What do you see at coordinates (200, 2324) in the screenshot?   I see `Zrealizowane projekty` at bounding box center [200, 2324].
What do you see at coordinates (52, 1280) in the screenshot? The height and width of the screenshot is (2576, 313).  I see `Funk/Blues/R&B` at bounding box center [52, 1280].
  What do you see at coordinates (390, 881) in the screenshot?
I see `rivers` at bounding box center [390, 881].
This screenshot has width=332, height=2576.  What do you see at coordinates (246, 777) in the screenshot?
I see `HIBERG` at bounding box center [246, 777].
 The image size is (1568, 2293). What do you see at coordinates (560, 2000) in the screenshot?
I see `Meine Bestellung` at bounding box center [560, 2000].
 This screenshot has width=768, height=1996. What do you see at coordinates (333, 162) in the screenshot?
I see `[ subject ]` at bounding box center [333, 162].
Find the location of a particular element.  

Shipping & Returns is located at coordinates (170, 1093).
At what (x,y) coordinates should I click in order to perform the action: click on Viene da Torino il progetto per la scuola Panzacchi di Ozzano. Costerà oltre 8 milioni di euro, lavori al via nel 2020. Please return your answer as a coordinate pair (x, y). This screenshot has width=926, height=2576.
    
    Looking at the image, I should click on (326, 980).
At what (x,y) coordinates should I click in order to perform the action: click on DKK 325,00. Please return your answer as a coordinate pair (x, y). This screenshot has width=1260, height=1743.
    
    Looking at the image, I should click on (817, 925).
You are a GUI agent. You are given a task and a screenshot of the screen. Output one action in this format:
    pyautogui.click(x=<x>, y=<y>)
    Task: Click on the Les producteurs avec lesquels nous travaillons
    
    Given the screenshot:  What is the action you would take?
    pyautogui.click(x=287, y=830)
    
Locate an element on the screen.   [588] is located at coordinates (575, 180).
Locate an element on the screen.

**TASK DESCRIPTION:**
Reproduce every line of the data without changing a word.

**TASK OUTPUT:**
What do you see at coordinates (200, 2324) in the screenshot?   I see `Zrealizowane projekty` at bounding box center [200, 2324].
What do you see at coordinates (52, 1280) in the screenshot? The height and width of the screenshot is (2576, 313).  I see `Funk/Blues/R&B` at bounding box center [52, 1280].
  What do you see at coordinates (390, 881) in the screenshot?
I see `rivers` at bounding box center [390, 881].
This screenshot has width=332, height=2576.  What do you see at coordinates (246, 777) in the screenshot?
I see `HIBERG` at bounding box center [246, 777].
 The image size is (1568, 2293). What do you see at coordinates (560, 2000) in the screenshot?
I see `Meine Bestellung` at bounding box center [560, 2000].
 This screenshot has width=768, height=1996. What do you see at coordinates (333, 162) in the screenshot?
I see `[ subject ]` at bounding box center [333, 162].
Find the location of a particular element.  

Shipping & Returns is located at coordinates (170, 1093).
At what (x,y) coordinates should I click in order to perform the action: click on Viene da Torino il progetto per la scuola Panzacchi di Ozzano. Costerà oltre 8 milioni di euro, lavori al via nel 2020. Please return your answer as a coordinate pair (x, y). This screenshot has width=926, height=2576.
    
    Looking at the image, I should click on (326, 980).
At what (x,y) coordinates should I click in order to perform the action: click on DKK 325,00. Please return your answer as a coordinate pair (x, y). This screenshot has width=1260, height=1743.
    
    Looking at the image, I should click on (817, 925).
You are a GUI agent. You are given a task and a screenshot of the screen. Output one action in this format:
    pyautogui.click(x=<x>, y=<y>)
    Task: Click on the Les producteurs avec lesquels nous travaillons
    
    Given the screenshot:  What is the action you would take?
    pyautogui.click(x=287, y=830)
    
Locate an element on the screen.   [588] is located at coordinates (575, 180).
Locate an element on the screen.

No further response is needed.